SUPPLIED MATERIAL
=-=-=
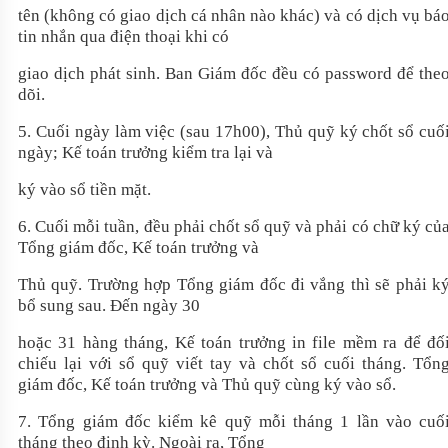
tên (không có giao dịch cá nhân nào khác) và có dịch vụ bá
tin nhắn qua điện thoại khi có
giao dịch phát sinh. Ban Giám đốc đều có password để the
dõi.
5. Cuối ngày làm việc (sau 17h00), Thủ quỹ ký chốt sổ cuố
ngày; Kế toán trưởng kiểm tra lại và
ký vào sổ tiền mặt.
6. Cuối mỗi tuần, đều phải chốt sổ quỹ và phải có chữ ký củ
Tổng giám đốc, Kế toán trưởng và
Thủ quỹ. Trường hợp Tổng giám đốc đi vắng thì sẽ phải k
bổ sung sau. Đến ngày 30
hoặc 31 hàng tháng, Kế toán trưởng in file mềm ra để đố
chiếu lại với sổ quỹ viết tay và chốt sổ cuối tháng. Tổn
giám đốc, Kế toán trưởng và Thủ quỹ cùng ký vào sổ.
7. Tổng giám đốc kiểm kê quỹ mỗi tháng 1 lần vào cuố
tháng theo định kỳ. Ngoài ra, Tổng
=-=-=
TASK INSTRUCTIONS
Extract every line above containing the word "toán".

RESULT FOR THIS EXERCISE
ngày; Kế toán trưởng kiểm tra lại và
Tổng giám đốc, Kế toán trưởng và
hoặc 31 hàng tháng, Kế toán trưởng in file mềm ra để đố
giám đốc, Kế toán trưởng và Thủ quỹ cùng ký vào sổ.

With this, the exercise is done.